An SOP can cover the usage of a particular chemical, the usage of a class of chemicals or a procedure involving specific chemicals. They must contain, at a minimum, the following:

  • Description of the chemical(s) and/or laboratory procedure that will be performed
  • Known hazards and potential routes of exposure
  • Specific personal protective equipment (PPE) required
  • Environmental/ventilation controls
  • Special handling procedures and specific storage requirements
  • Location of use in the lab
  • Spill and accident procedure details
  • Decontamination procedures
  • Waste disposal procedures and locations
  • Special precautions for animal use (if applicable)
  • Required approvals

Who provides these tools for you to use in your lab?

SDSs are provided by the chemical’s vendor and are centralized online in MyChem whereas SOPs require someone working in your lab to research and write them.

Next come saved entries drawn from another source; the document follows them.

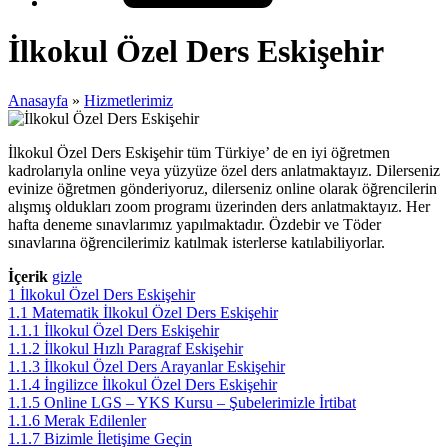
İlkokul Özel Ders Eskişehir
Anasayfa
»
Hizmetlerimiz
İlkokul Özel Ders Eskişehir tüm Türkiye’ de en iyi öğretmen
kadrolarıyla online veya yüzyüze özel ders anlatmaktayız. Dilerseniz
evinize öğretmen gönderiyoruz, dilerseniz online olarak öğrencilerin
alışmış oldukları zoom programı üzerinden ders anlatmaktayız. Her
hafta deneme sınavlarımız yapılmaktadır. Özdebir ve Töder
sınavlarına öğrencilerimiz katılmak isterlerse katılabiliyorlar.
İçerik
gizle
1
İlkokul Özel Ders Eskişehir
1.1
Matematik İlkokul Özel Ders Eskişehir
1.1.1
İlkokul Özel Ders Eskişehir
1.1.2
İlkokul Hızlı Paragraf Eskişehir
1.1.3
İlkokul Özel Ders Arayanlar Eskişehir
1.1.4
İngilizce İlkokul Özel Ders Eskişehir
1.1.5
Online LGS – YKS Kursu – Şubelerimizle İrtibat
1.1.6
Merak Edilenler
1.1.7
Bizimle İletişime Geçin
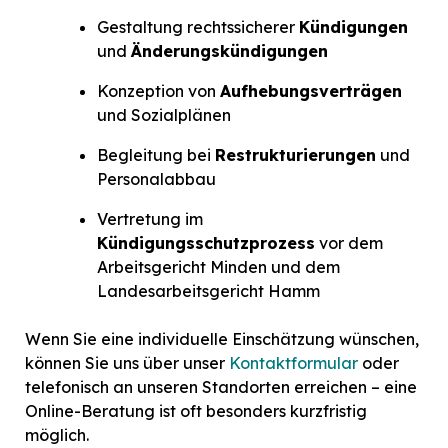
Gestaltung rechtssicherer
Kündigungen
und
Änderungskündigungen
Konzeption von
Aufhebungsverträgen
und Sozialplänen
Begleitung bei
Restrukturierungen
und
Personalabbau
Vertretung im
Kündigungsschutzprozess
vor dem
Arbeitsgericht Minden und dem
Landesarbeitsgericht Hamm
Wenn Sie eine individuelle Einschätzung wünschen,
können Sie uns über unser
Kontaktformular
oder
telefonisch an unseren Standorten erreichen – eine
Online-Beratung ist oft besonders kurzfristig
möglich.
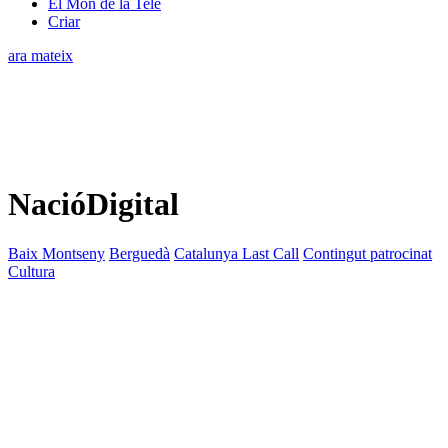
El Món de la Tele
Criar
ara mateix
NacióDigital
Baix Montseny
Berguedà
Catalunya Last Call
Contingut patrocinat
Cultura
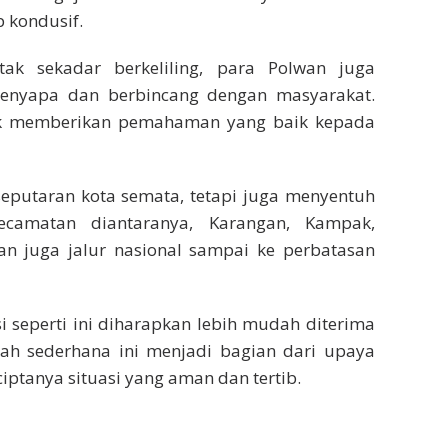
 kondusif.
ak sekadar berkeliling, para Polwan juga
menyapa dan berbincang dengan masyarakat.
uk memberikan pemahaman yang baik kepada
 seputaran kota semata, tetapi juga menyentuh
camatan diantaranya, Karangan, Kampak,
n juga jalur nasional sampai ke perbatasan
 seperti ini diharapkan lebih mudah diterima
kah sederhana ini menjadi bagian dari upaya
ptanya situasi yang aman dan tertib.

If a new chemical will be produced by a lab or during an experiment, an SDS may not be available for it, but the lab can still have a detailed SOP for the new agent. An advantage that SOPs offer over SDSs is that they contain information specific to the lab and the actions required of your lab personnel to prevent an exposure or accident.

Chemical Standard Operating Procedures (SOPs)

If you operate a chemical laboratory as defined in Washington Administrative Code 296-828, Hazardous Chemicals in Laboratories, you must have SOPs that describe the safety measures you require when using chemicals. Please see Section 6 of the UW Laboratory Safety Manual for more information about SOPs. The minimum safety elements are found on the SOP Required Elements Checklist.

To assist you in writing SOPs, EH&S has provided a blank SOP form (doc) and examples for you to use or to modify to your specific location and procedures and use. An SOP can address a single chemical, a group of similar chemicals, or a process. Any format of SOP is acceptable provided the minimum safety elements are addressed.